BEGIN

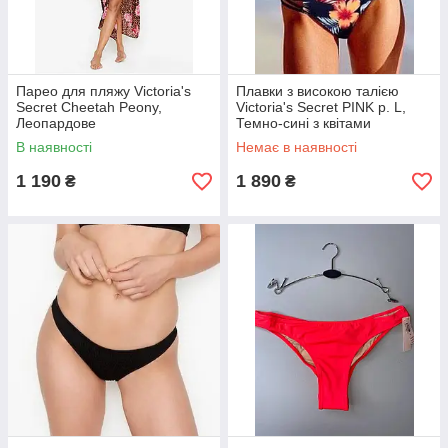
Парео для пляжу Victoria's
Плавки з високою талією
Secret Cheetah Peony,
Victoria's Secret PINK р. L,
Леопардове
Темно-сині з квітами
В наявності
Немає в наявності
1 190
1 890
₴
₴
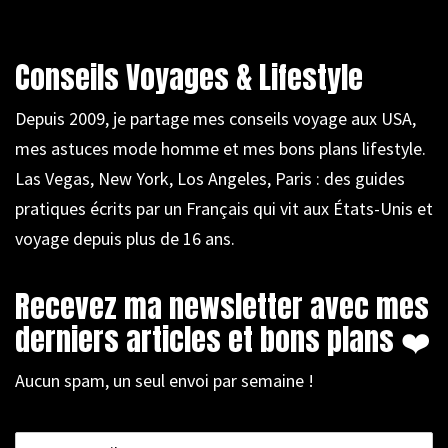
Conseils Voyages & Lifestyle
Depuis 2009, je partage mes conseils voyage aux USA,
mes astuces mode homme et mes bons plans lifestyle.
Las Vegas, New York, Los Angeles, Paris : des guides
pratiques écrits par un Français qui vit aux États-Unis et
voyage depuis plus de 16 ans.
Recevez ma newsletter avec mes
derniers articles et bons plans ❤️
Aucun spam, un seul envoi par semaine !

END

→ Work to be completed
Copy the entries exactly. Leave the pictures out.

→ Your solution
Парео для пляжу Victoria's
Плавки з високою талією
Secret Cheetah Peony,
Victoria's Secret PINK р. L,
Леопардове
Темно-сині з квітами
В наявності
Немає в наявності
1 190
1 890
₴
₴
Conseils Voyages & Lifestyle
Depuis 2009, je partage mes conseils voyage aux USA,
mes astuces mode homme et mes bons plans lifestyle.
Las Vegas, New York, Los Angeles, Paris : des guides
pratiques écrits par un Français qui vit aux États-Unis et
voyage depuis plus de 16 ans.
Recevez ma newsletter avec mes
derniers articles et bons plans ❤️
Aucun spam, un seul envoi par semaine !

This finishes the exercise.